By Renita D. Young
CHICAGO (Reuters) - First lady Michelle Obama choked up on Wednesday as she recalled the life of a recent teenage murder victim, a girl from Chicago just like her, but who did not get to grow up.
Obama was in her hometown to join Mayor Rahm Emanuel in urging the business community to help raise $50 million for anti-violence youth programs in the city.
The first lady said that as a native of the city, she could relate to Chicago's youth, particularly 15-year-old honor student Hadiya Pendleton.
The girl was shot and killed in a park a week after performing with her high school band as part of President Barack Obama's inauguration festivities on January 21. The shooting took place about a mile from the Obamas' South Side Chicago home.
"Hadiya Pendleton was me, and I was her. But I got to grow up," Obama said, choking up as she talked about the teenager in her address to about 800 business and community leaders at a downtown Chicago hotel. Pendleton's parents, as well as parents of other children who died as a result of Chicago gun violence, attended the event.
Youth violence in Chicago has received national attention - with 506 primarily gun-related homicides in the city last year, an increase of 17 percent over 2011.
The massacre of 20 students and six adults at an elementary school in Newtown, Connecticut, last December prompted the president to push for new gun-control legislation. Michelle Obama's visit to Chicago was seen as part of that campaign.

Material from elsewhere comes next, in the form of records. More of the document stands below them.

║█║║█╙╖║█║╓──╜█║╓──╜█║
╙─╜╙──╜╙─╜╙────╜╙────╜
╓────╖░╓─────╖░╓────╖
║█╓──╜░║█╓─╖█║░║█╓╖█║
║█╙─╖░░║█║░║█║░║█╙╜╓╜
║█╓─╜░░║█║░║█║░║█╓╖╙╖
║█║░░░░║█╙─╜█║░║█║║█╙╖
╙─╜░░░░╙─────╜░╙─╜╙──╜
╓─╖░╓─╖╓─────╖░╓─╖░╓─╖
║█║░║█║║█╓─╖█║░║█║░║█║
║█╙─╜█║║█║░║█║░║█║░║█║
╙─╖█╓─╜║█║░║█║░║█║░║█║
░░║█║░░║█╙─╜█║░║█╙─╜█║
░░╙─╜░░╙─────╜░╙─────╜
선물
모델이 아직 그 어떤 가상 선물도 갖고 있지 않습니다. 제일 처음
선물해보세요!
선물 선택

"Right now, my husband is fighting as hard as he can and engaging as many people as he can to pass common-sense reforms to protect our children from gun violence," Michelle Obama said. "And these reforms deserve a vote in Congress."
The administration is struggling to gain support from lawmakers for proposals to expand background checks for gun buyers and ban assault-style weapons and high-capacity ammunition magazines in the face of opposition by gun rights groups such as the National Rifle Association.
The first lady also met with students at Harper High School, a South Side public school that has seen 29 current and former students shot in the past year. Eight of them died.
"In this world today, if you stay focused you can make it happen," she told students. "The best thing you can do in life is really be serious about education. I'm not going to talk. Ask me whatever you want to know."
Emanuel wants to raise $50 million to create and maintain programs for at-risk youth. Led by Allstate Chief Executive Thomas Wilson and Loop Capital Chief Executive James Reynolds, Jr., the committee is now at $33 million with investments from Allstate, the MacArthur Foundation and other local and national organizations.